Please give the records below again in full, exactly, with the images left out.

RECORDS FOR THIS TASK
^^^^
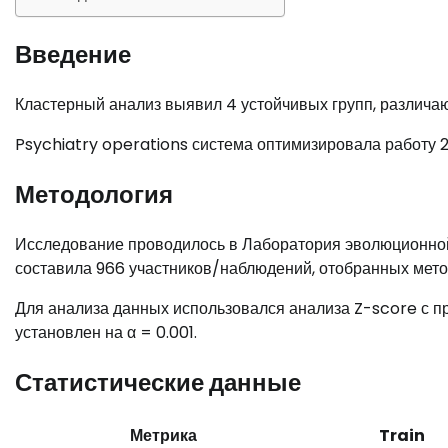
Введение
Кластерный анализ выявил 4 устойчивых групп, различа
Psychiatry operations система оптимизировала работу 
Методология
Исследование проводилось в Лаборатория эволюционной
составила 966 участников/наблюдений, отобранных мето
Для анализа данных использовался анализа Z-score с п
установлен на α = 0.001.
Статистические данные
Метрика
Train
^^^^
EXERCISE OUTPUT
Введение
Кластерный анализ выявил 4 устойчивых групп, различа
Psychiatry operations система оптимизировала работу 
Методология
Исследование проводилось в Лаборатория эволюционной
составила 966 участников/наблюдений, отобранных мето
Для анализа данных использовался анализа Z-score с п
установлен на α = 0.001.
Статистические данные
Метрика
Train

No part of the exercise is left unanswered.